▶ _EXERCISE OBJECTIVE_:
Beginning with the opening line of the entries, return every line through the one containing "Toutes les heures", both included, and nothing else. Omit pictures.
──────── RECORDS FOR THE EXERCISE ────────
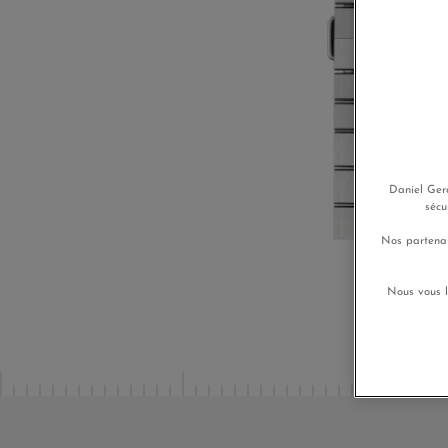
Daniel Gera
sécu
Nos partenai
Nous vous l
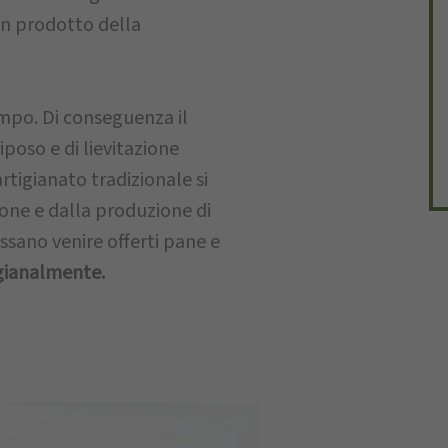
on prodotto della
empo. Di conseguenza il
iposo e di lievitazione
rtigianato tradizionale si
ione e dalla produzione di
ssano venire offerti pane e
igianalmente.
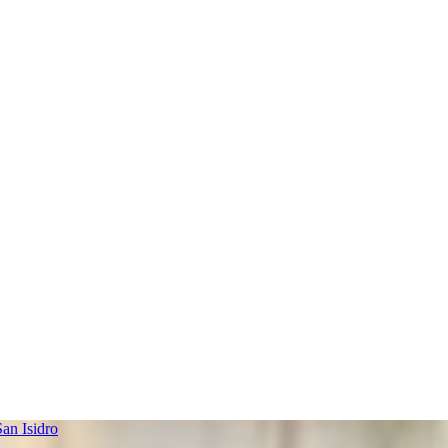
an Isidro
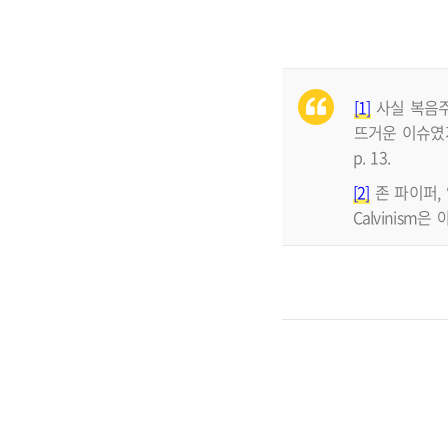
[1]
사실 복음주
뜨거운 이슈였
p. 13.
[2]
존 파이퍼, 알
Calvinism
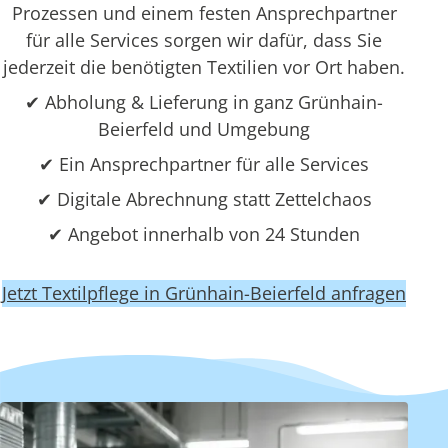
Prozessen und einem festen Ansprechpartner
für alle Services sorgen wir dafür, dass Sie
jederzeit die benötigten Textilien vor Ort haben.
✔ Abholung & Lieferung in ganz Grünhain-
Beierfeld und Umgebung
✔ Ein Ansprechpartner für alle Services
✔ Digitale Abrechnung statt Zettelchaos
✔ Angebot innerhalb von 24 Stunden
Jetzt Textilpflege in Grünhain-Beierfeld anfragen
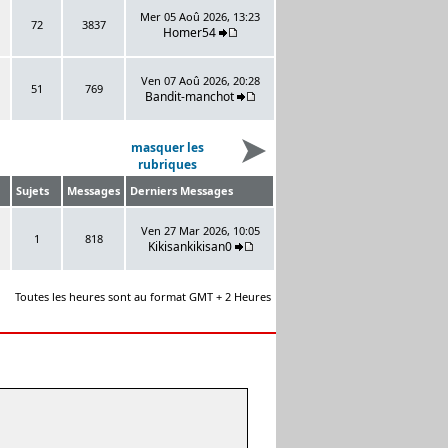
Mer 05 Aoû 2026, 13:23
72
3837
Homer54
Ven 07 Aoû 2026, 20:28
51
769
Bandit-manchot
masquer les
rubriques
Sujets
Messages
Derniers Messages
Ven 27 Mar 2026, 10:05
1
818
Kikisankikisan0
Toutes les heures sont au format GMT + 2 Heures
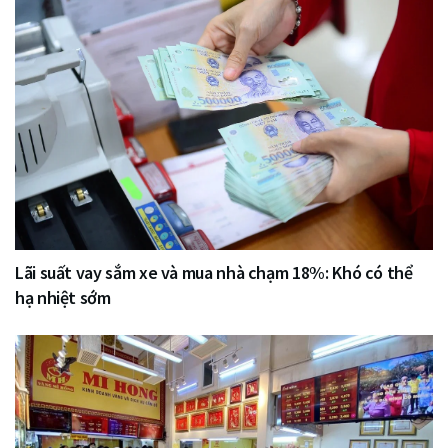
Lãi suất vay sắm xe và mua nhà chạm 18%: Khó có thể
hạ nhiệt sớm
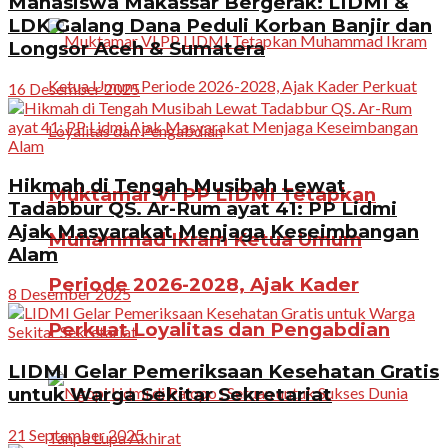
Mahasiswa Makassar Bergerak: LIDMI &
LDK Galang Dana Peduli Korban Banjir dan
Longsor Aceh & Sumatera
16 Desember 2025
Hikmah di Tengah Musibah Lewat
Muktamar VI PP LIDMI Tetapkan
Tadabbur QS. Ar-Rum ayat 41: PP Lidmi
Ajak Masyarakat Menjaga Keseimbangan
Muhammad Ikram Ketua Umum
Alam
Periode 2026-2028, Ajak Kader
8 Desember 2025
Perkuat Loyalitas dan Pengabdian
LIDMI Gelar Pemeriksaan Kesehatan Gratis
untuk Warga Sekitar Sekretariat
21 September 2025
────────
▶ _WRITTEN RESPONSE_:
Daniel Gera
sécu
Nos partenai
Nous vous l
on prodotto della
empo. Di conseguenza il
iposo e di lievitazione
rtigianato tradizionale si
ione e dalla produzione di
ssano venire offerti pane e
igianalmente.
an Isidro
[1]
사실 복음주
뜨거운 이슈였
p. 13.
[2]
존 파이퍼, 알
Calvinism
Prozessen und einem festen Ansprechpartner
für alle Services sorgen wir dafür, dass Sie
jederzeit die benötigten Textilien vor Ort haben.
✔ Abholung & Lieferung in ganz Grünhain-
Beierfeld und Umgebung
✔ Ein Ansprechpartner für alle Services
✔ Digitale Abrechnung statt Zettelchaos
✔ Angebot innerhalb von 24 Stunden
Jetzt Textilpflege in Grünhain-Beierfeld anfragen
Mer 05 Aoû 2026, 13:23
72
3837
Homer54
Ven 07 Aoû 2026, 20:28
51
769
Bandit-manchot
masquer les
rubriques
Sujets
Messages
Derniers Messages
Ven 27 Mar 2026, 10:05
1
818
Kikisankikisan0
Toutes les heures sont au format GMT + 2 Heures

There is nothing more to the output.